World Alliance for Disaster Management
- Formation: September 2026
- Type: International organization
- Headquarters: Taipei, Taiwan

= World Alliance for Disaster Management =

World Alliance for Disaster Management (WADM) is an international organization to promote joint training and exercises, mutual assistance and information sharing, based in Taipei, Taiwan. WADW was announced by Taiwanese president Lai Ching-te at the opening of the Resilient Taiwan for Sustainable Democracy International Forum on 19 September 2026.

== Background ==

Taiwan (officially the Republic of China or ROC) is a member of several international organizations, but as a result of pressure from the People's Republic of China (PRC, commonly known as China), it has had been excluded from or downgraded in many organizations.

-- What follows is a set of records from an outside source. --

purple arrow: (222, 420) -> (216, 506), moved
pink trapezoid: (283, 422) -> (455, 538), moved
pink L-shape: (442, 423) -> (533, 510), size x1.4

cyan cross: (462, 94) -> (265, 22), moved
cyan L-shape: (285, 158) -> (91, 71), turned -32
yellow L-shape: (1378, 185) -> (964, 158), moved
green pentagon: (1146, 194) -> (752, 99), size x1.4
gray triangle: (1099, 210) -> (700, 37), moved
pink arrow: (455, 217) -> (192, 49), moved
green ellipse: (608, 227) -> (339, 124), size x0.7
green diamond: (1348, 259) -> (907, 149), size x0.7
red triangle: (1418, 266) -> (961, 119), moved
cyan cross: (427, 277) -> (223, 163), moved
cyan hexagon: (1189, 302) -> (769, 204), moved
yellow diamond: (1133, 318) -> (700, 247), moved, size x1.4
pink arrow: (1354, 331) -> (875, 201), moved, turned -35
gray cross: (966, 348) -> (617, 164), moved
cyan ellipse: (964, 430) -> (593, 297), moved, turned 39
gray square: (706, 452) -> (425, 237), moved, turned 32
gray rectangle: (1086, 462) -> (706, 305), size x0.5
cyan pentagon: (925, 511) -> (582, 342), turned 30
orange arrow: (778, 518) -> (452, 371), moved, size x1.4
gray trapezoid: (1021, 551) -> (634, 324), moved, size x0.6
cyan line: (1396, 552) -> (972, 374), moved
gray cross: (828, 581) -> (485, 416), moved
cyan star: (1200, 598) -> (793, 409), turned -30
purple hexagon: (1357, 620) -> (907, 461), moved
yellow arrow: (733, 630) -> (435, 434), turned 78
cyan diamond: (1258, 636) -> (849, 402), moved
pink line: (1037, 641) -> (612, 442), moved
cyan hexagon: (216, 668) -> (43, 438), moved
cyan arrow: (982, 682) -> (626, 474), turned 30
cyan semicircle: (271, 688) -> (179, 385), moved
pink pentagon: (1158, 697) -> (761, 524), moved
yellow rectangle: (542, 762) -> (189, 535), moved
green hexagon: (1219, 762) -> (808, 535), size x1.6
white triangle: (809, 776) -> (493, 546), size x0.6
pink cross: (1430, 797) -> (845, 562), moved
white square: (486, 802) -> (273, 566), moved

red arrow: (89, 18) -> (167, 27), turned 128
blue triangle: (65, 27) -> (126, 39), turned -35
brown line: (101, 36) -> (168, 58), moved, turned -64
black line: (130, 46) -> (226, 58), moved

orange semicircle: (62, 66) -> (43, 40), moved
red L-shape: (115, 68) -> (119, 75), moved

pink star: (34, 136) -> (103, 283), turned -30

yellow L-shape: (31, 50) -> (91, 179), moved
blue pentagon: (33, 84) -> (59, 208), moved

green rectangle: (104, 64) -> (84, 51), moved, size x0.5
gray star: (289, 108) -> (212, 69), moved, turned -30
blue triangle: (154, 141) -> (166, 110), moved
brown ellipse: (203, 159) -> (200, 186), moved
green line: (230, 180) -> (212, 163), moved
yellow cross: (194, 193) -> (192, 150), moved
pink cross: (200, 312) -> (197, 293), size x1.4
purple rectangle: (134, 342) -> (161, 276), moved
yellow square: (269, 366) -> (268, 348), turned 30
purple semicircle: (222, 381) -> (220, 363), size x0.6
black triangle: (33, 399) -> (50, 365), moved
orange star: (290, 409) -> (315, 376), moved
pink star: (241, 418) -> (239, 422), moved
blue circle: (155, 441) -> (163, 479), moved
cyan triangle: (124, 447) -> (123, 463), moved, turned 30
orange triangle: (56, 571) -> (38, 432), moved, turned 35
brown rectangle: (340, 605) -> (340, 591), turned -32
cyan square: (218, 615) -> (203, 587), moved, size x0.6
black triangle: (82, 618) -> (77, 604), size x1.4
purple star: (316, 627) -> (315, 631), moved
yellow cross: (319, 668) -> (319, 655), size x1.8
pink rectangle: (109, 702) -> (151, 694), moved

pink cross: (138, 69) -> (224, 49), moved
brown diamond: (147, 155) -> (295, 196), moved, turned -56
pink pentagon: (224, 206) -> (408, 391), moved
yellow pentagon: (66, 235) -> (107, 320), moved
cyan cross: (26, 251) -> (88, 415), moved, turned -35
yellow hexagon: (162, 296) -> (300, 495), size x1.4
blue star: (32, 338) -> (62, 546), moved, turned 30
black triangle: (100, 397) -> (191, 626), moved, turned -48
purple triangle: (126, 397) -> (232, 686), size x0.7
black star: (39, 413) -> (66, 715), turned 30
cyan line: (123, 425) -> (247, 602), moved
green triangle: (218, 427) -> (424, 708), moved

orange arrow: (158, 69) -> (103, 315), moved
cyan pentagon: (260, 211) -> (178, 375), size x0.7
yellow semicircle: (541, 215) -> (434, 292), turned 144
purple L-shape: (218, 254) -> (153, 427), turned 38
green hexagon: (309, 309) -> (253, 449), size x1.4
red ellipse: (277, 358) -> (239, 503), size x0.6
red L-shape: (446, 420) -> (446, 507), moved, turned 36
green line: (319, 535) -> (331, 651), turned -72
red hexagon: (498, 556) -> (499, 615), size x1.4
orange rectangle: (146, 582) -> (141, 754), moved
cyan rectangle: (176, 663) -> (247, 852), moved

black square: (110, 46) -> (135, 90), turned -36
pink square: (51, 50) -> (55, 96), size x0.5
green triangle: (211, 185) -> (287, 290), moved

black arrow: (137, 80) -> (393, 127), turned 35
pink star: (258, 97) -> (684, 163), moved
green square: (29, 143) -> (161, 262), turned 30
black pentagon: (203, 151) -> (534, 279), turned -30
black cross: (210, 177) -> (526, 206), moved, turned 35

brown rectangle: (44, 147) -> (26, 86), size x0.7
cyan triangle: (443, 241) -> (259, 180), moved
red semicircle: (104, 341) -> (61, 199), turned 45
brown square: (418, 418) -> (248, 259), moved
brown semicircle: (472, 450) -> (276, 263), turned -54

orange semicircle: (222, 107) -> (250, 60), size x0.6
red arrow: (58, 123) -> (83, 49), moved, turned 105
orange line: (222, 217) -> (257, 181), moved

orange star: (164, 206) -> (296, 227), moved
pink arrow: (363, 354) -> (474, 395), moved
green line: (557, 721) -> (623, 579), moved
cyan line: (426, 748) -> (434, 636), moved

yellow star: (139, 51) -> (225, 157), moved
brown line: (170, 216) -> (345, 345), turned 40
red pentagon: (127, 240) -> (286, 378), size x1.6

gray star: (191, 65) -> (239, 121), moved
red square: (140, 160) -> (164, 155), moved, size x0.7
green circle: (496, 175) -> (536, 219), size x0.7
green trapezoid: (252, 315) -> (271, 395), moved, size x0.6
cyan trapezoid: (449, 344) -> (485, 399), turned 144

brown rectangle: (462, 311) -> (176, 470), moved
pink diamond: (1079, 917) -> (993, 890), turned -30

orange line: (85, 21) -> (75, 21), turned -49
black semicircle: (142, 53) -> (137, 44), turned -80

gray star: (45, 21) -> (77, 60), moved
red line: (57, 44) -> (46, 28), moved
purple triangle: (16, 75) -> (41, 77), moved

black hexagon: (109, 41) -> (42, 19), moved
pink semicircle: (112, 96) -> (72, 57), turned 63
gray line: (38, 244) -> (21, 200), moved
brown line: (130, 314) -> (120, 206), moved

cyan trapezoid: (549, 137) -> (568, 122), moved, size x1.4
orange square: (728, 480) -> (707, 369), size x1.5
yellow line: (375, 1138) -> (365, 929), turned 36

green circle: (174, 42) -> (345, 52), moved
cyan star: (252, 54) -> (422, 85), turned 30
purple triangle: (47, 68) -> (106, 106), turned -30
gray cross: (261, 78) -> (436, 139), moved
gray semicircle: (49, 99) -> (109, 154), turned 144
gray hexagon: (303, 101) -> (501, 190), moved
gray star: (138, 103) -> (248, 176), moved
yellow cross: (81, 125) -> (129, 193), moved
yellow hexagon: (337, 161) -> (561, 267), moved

As of September 2026, there are three international bodies headquartered in Taiwan: the Food and Fertilizer Technology Center for the Asian and Pacific Region established in 1970, and the World Vegetable Center established in 1971, and WDAW.

== Membership ==
Members include 11 of Taiwan's diplomatic allies, along with Somaliland.

21 other members include United States, Japan, the United Kingdom, Germany, the Netherlands, Poland, Türkiye, and the Philippines.

Initiatives including establishing a major disaster response training hub for the Indo-Pacific at the National Fire Agency Training Center in Nantou County.